Aguilar: Learning from Himamaylan’s food basket

Aguilar: Learning from Himamaylan’s food basket

AS A freelance consultant in local governance and organizational development over the last 10 years I must have already engaged with over 200 cities and municipalities in the Philippines providing capacity development training that were tailor-fitted to their needs.

One of my methods in teaching local government units (LGUs) is to share best practices of some local government leaders who introduced innovations that made a great impact in their locality. Allow me then to share one of the success stories in local governance that I personally witnessed.

I had a short consultancy stint with Himamaylan City during the pandemic and while I was engaging with the said LGU I saw one best practice that the local mayor there successfully put in place –- The Himamaylan Food Basket. I would say it was the first ever 100% LGU-funded and run food basket in the Philippines and is worth replicating in all LGUs even after the pandemic.

What started as just an auxiliary feeding program for Day Care pupils developed into a comprehensive food sufficiency program for the whole city as a response to hunger felt at the height of the Enhanced Community Quarantine (ECQ).

It started when Mayor Raymund Tongson built a community kitchen. But after realizing that the said kitchen was only enough to feed the frontliners but not large enough to feed the poorest of the poor, he conceptualized the Himamaylan Food Basket to fill in the huge gap of food insufficiency.

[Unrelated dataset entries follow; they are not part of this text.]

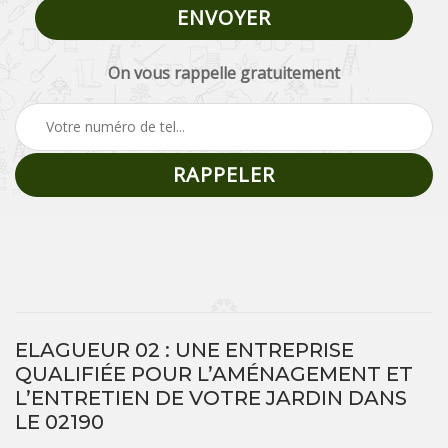
On vous rappelle gratuitement
ELAGUEUR 02 : UNE ENTREPRISE
QUALIFIÉE POUR L’AMÉNAGEMENT ET
L’ENTRETIEN DE VOTRE JARDIN DANS
LE 02190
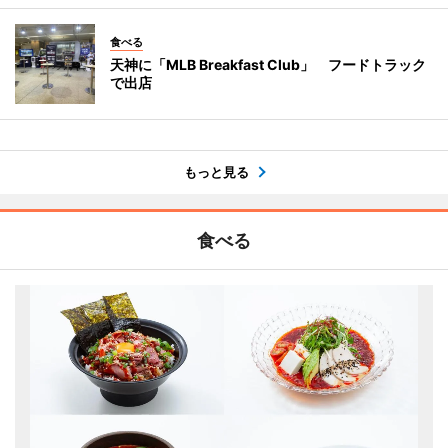
食べる
天神に「MLB Breakfast Club」 フードトラック
で出店
もっと見る
食べる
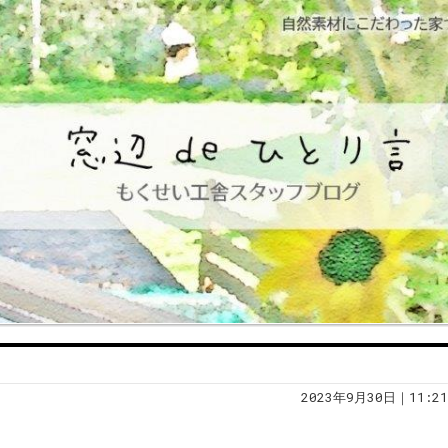
2023年9月30日｜11:21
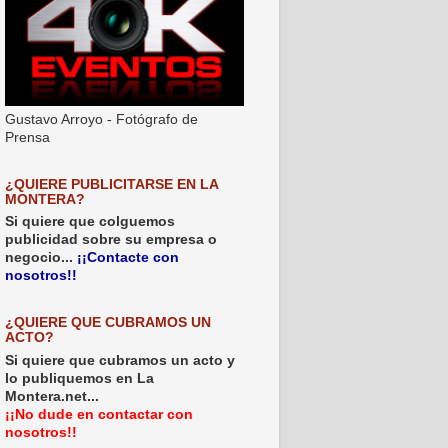
Gustavo Arroyo - Fotógrafo de
Prensa
¿QUIERE PUBLICITARSE EN LA
MONTERA?
Si quiere que colguemos
publicidad sobre su empresa o
negocio...
¡¡Contacte con
nosotros!!
¿QUIERE QUE CUBRAMOS UN
ACTO?
Si quiere que cubramos un acto y
lo publiquemos en La
Montera.net...
¡¡No dude en contactar con
nosotros!!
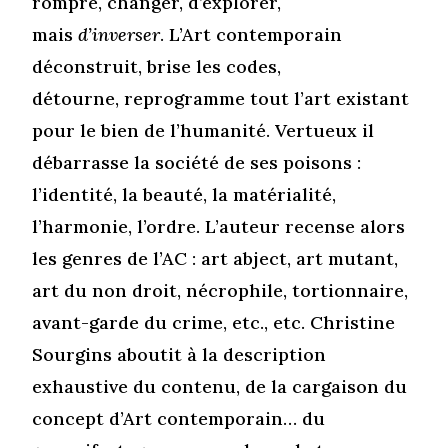
rompre, changer, d’explorer,
mais
d’inverser
. L’Art contemporain
déconstruit, brise les codes,
détourne, reprogramme tout l’art existant
pour le bien de l’humanité. Vertueux il
débarrasse la société de ses poisons :
l’identité, la beauté, la matérialité,
l’harmonie, l’ordre. L’auteur recense alors
les genres de l’AC : art abject, art mutant,
art du non droit, nécrophile, tortionnaire,
avant-garde du crime, etc., etc. Christine
Sourgins aboutit à la description
exhaustive du contenu, de la cargaison du
concept d’Art contemporain… du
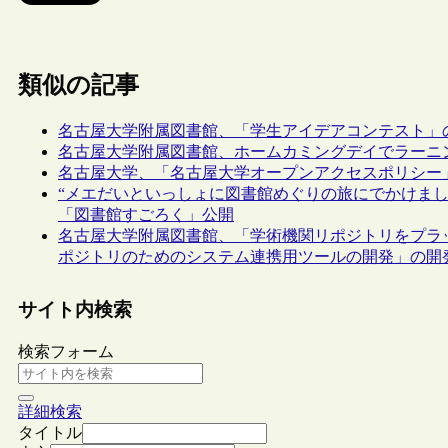
類似の記事
名古屋大学附属図書館、「学生アイデアコンテスト」
名古屋大学附属図書館、ホームカミングデイでラーニ
名古屋大学、「名古屋大学オープンアクセスポリシー
“メエだいといっしょに図書館めぐりの旅にでかけま
「図書館すごろく」公開
名古屋大学附属図書館、「学術機関リポジトリをプラ
ポジトリのためのシステム連携用ツールの開発」の開
サイト内検索
検索フォーム
詳細検索
タイトル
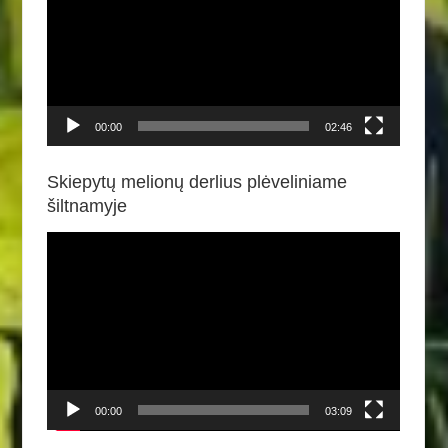
00:00
02:46
Skiepytų melionų derlius plėveliniame
šiltnamyje
Video
grotuvas
00:00
03:09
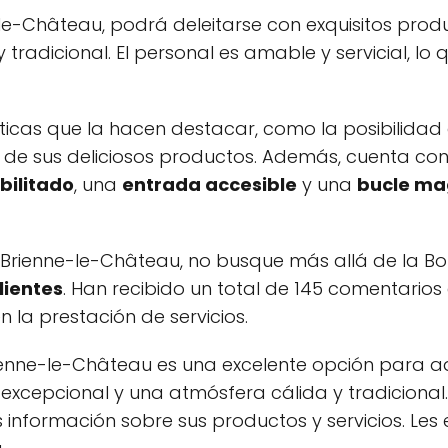
e-le-Château, podrá deleitarse con exquisitos prod
radicional. El personal es amable y servicial, lo
sticas que la hacen destacar, como la posibilida
ón de sus deliciosos productos. Además, cuenta con
bilitado
, una
entrada accesible
y una
bucle ma
Brienne-le-Château, no busque más allá de la Bo
lientes
. Han recibido un total de 145 comentarios
la prestación de servicios.
Brienne-le-Château es una excelente opción para 
 excepcional y una atmósfera cálida y tradicional
nformación sobre sus productos y servicios. Les 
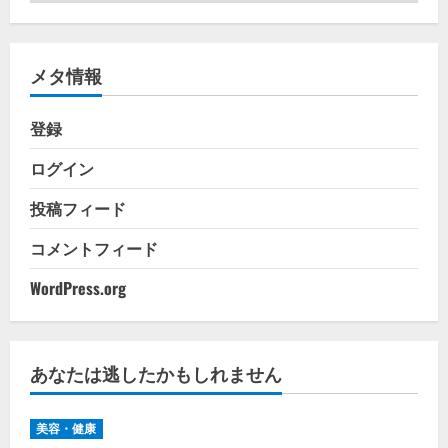
テ
ゴ
リ
メタ情報
ー
登録
ログイン
投稿フィード
コメントフィード
WordPress.org
あなたは逃したかもしれません
美容・健康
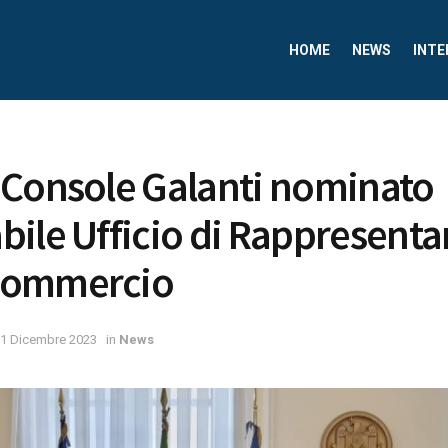
HOME
NEWS
INTE
 Console Galanti nominato
ile Ufficio di Rappresenta
Commercio
1 Dicembre 2023
in
News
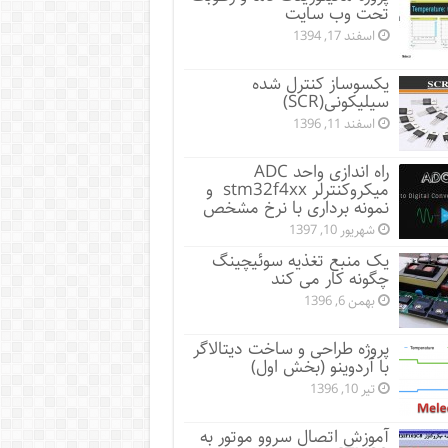
تحت وب سایت
اسفند 17, 1394
یکسوساز کنترل شده
سیلیکونی(SCR)
اسفند 11, 1396
راه اندازی واحد ADC
میکروکنترلر stm32f4xx و
نمونه برداری با نرخ مشخص
شهریور 10, 1397
یک منبع تغذیه سوئیچینگ
چگونه کار می کند
بهمن 6, 1396
پروژه طراحی و ساخت دیتالاگر
با آردوینو (بخش اول)
تیر 10, 1396
آموزش اتصال سروو موتور به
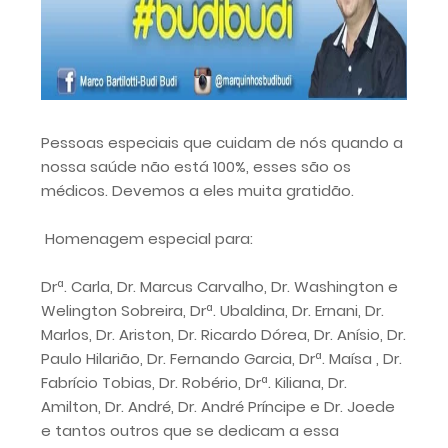
Pessoas especiais que cuidam de nós quando a
nossa saúde não está 100%, esses são os
médicos. Devemos a eles muita gratidão.
Homenagem especial para:
Drª. Carla, Dr. Marcus Carvalho, Dr. Washington e
Welington Sobreira, Drª. Ubaldina, Dr. Ernani, Dr.
Marlos, Dr. Ariston, Dr. Ricardo Dórea, Dr. Anísio, Dr.
Paulo Hilarião, Dr. Fernando Garcia, Drª. Maísa , Dr.
Fabrício Tobias, Dr. Robério, Drª. Kiliana, Dr.
Amilton, Dr. André, Dr. André Príncipe e Dr. Joede
e tantos outros que se dedicam a essa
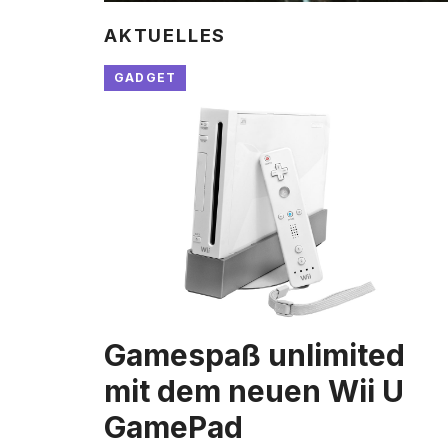
AKTUELLES
GADGET
Gamespaß unlimited
mit dem neuen Wii U
GamePad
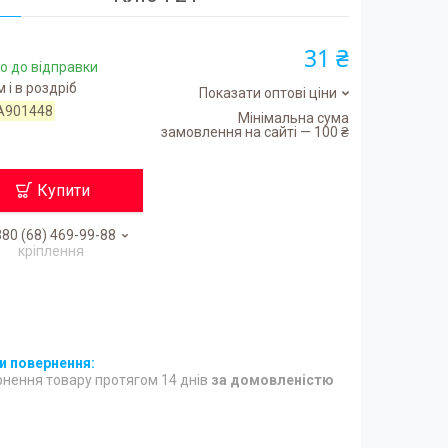
31 ₴
о до відправки
 і в роздріб
Показати оптові ціни
A901448
Мінімальна сума
замовлення на сайті — 100 ₴
Купити
80 (68) 469-99-88
кріплення
нення товару протягом 14 днів
за домовленістю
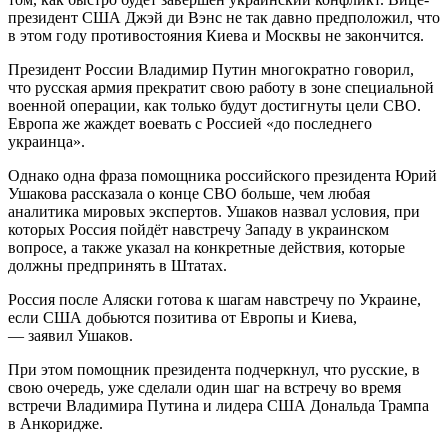
президент США Джэй ди Вэнс не так давно предположил, что
в этом году противостояния Киева и Москвы не закончится.
Президент России Владимир Путин многократно говорил,
что русская армия прекратит свою работу в зоне специальной
военной операции, как только будут достигнуты цели СВО.
Европа же жаждет воевать с Россией «до последнего
украинца».
Однако одна фраза помощника российского президента Юрий
Ушакова рассказала о конце СВО больше, чем любая
аналитика мировых экспертов. Ушаков назвал условия, при
которых Россия пойдёт навстречу Западу в украинском
вопросе, а также указал на конкретные действия, которые
должны предпринять в Штатах.
Россия после Аляски готова к шагам навстречу по Украине,
если США добьются позитива от Европы и Киева,
— заявил Ушаков.
При этом помощник президента подчеркнул, что русские, в
свою очередь, уже сделали один шаг на встречу во время
встречи Владимира Путина и лидера США Дональда Трампа
в Анкоридже.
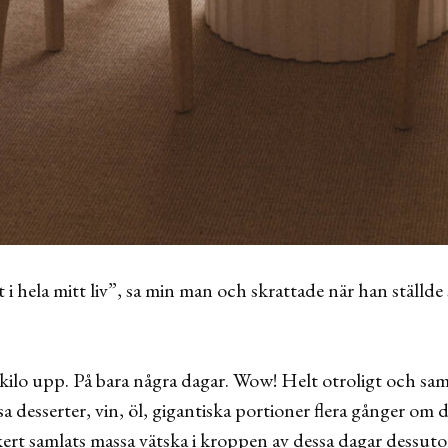
 i hela mitt liv”, sa min man och skrattade när han ställde 
 kilo upp. På bara några dagar. Wow! Helt otroligt och samt
 desserter, vin, öl, gigantiska portioner flera gånger om dag
säkert samlats massa vätska i kroppen av dessa dagar des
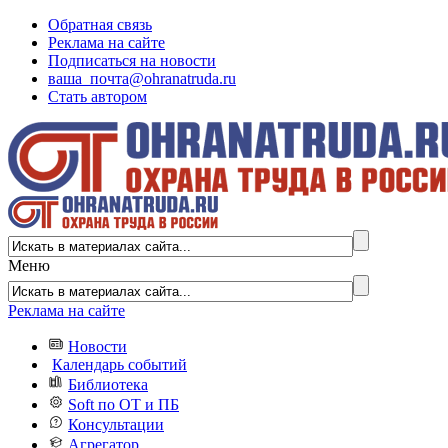
Обратная связь
Реклама на сайте
Подписаться на новости
ваша_почта@ohranatruda.ru
Стать автором
Меню
Реклама на сайте
Новости
Календарь событий
Библиотека
Soft по ОТ и ПБ
Консультации
Агрегатор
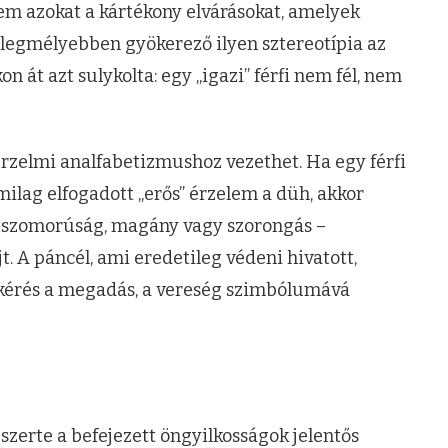
em azokat a kártékony elvárásokat, amelyek
ik legmélyebben gyökerező ilyen sztereotípia az
 át azt sulykolta: egy „igazi” férfi nem fél, nem
 érzelmi analfabetizmushoz vezethet. Ha egy férfi
milag elfogadott „erős” érzelem a düh, akkor
z szomorúság, magány vagy szorongás –
t. A páncél, ami eredetileg védeni hivatott,
gkérés a megadás, a vereség szimbólumává
gszerte a befejezett öngyilkosságok jelentős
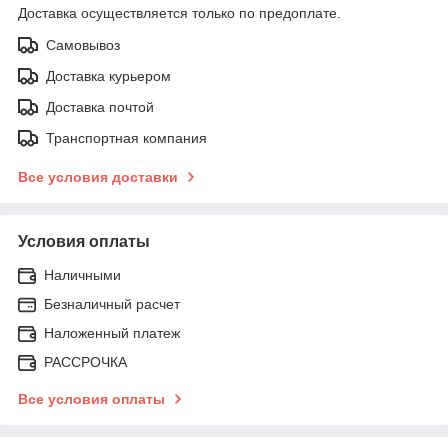
Доставка осуществляется только по предоплате.
Самовывоз
Доставка курьером
Доставка почтой
Транспортная компания
Все условия доставки
Условия оплаты
Наличными
Безналичный расчет
Наложенный платеж
РАССРОЧКА
Все условия оплаты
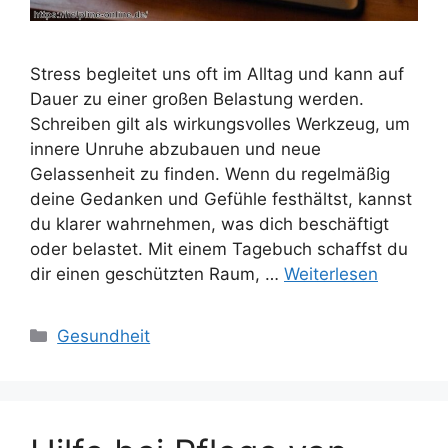
Stress begleitet uns oft im Alltag und kann auf
Dauer zu einer großen Belastung werden.
Schreiben gilt als wirkungsvolles Werkzeug, um
innere Unruhe abzubauen und neue
Gelassenheit zu finden. Wenn du regelmäßig
deine Gedanken und Gefühle festhältst, kannst
du klarer wahrnehmen, was dich beschäftigt
oder belastet. Mit einem Tagebuch schaffst du
dir einen geschützten Raum, …
Weiterlesen
Kategorien
Gesundheit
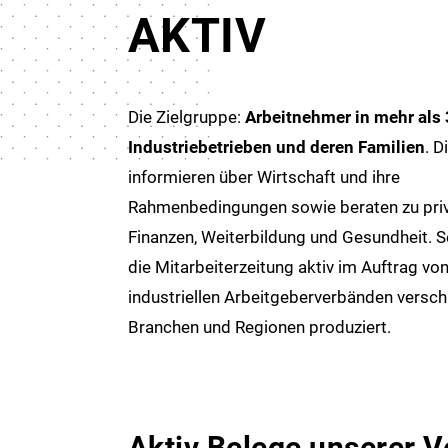
AKTIV
Die Zielgruppe:
Arbeitnehmer in mehr als
Industriebetrieben und deren Familien
. D
informieren über Wirtschaft und ihre
Rahmenbedingungen sowie beraten zu pri
Finanzen, Weiterbildung und Gesundheit. S
die Mitarbeiterzeitung aktiv im Auftrag vo
industriellen Arbeitgeberverbänden versch
Branchen und Regionen produziert.
Aktiv Belege unserer 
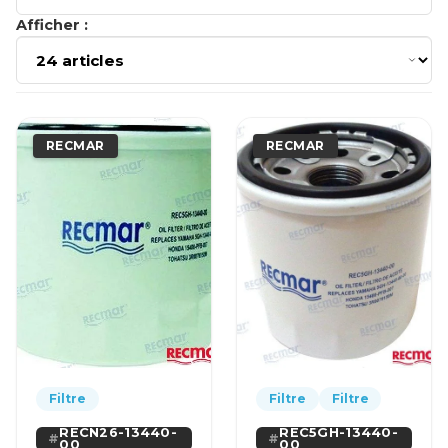
Afficher :
RECMAR
RECMAR
Filtre
Filtre
Filtre
RECN26-13440-
REC5GH-13440-
00
00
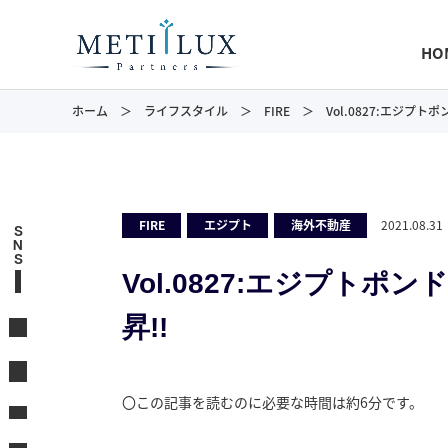
HO
ホーム
ライフスタイル
FIRE
Vol.0827:エジプト
FIRE
,
エジプト
,
海外不動産
2021.08.31
S
N
S
Vol.0827:エジプトポ
昇!!
〇この記事を読むのに必要な時間は約6分です。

With the funding from both the City Agriculture’s Office and the City Mayor’s Office, the Himamaylan Food Basket was made into three strands; the Demo Farm, the Agro-food Production Hub, and the Barangay-based Gardening Program.

The 1.4 hectare Demo Farm was able to sustain the weekly need of the Community Kitchen in providing food for all frontliners including indigent PWDs, and marginalized senior citizens.

The 17-hectare Tree Park run by the city which was idle for the longest time was converted into an agro-food production hub and was cultivated to augment food insufficiency. True to its intended purpose, the Tree Park became the main food supplier of the city-run Community Kitchen as well as for LGU-initiated relief operations that provided food to the poorest of the poor.

A barangay-based community garden program was also launched. It was a program where idle lands in the barangays were cultivated. The City Agriculture provided for the seeds and technical services to whoever wanted to cultivate their own idle lands. All harvested products went to those who till the land.

More than the quick fill on the stomach and food rations at home, the Himamaylan Food Basket has brought out a new energized community. It ignited a morale boost for the whole city that was once beset by backwardness and passivity.

On the first two years of launching the program, Himamaylan Food Basket was successful in providing supplementary rations twice a week to over 15,000 indigents especially at the height of the Covid-19 pandemic.

Aside from the marginalized sectors, the beneficiaries of the supplementary rations from the Himamaylan Food Basket included national agencies such as the Philippine National Police, the Bureau of Jail Management and Penology and other frontline agencies locating in the city. The strong support of the LGU to these frontline service providers has created a strong collective spirit of cooperation in working together for the Himamaylanons and has established a renewed confidence to the local government.

Himamaylan Food Basket has made the city resilient in the adverse effect of the pandemic and has ignited confidence among the public in rising above the situation and forging a more vibrant city for a better Himamaylan.

Indeed, an ounce of creativity and innovation can make a great impact. I could only hope that our newly elected officials in the different LGUs all over the Philippines can see that if they know how to use the powers vested in them by the people just like how Mayor Raymund Tongson did in Himamaylan, then they too can alter the course of history in their localities and change the lives of their constituents for the better.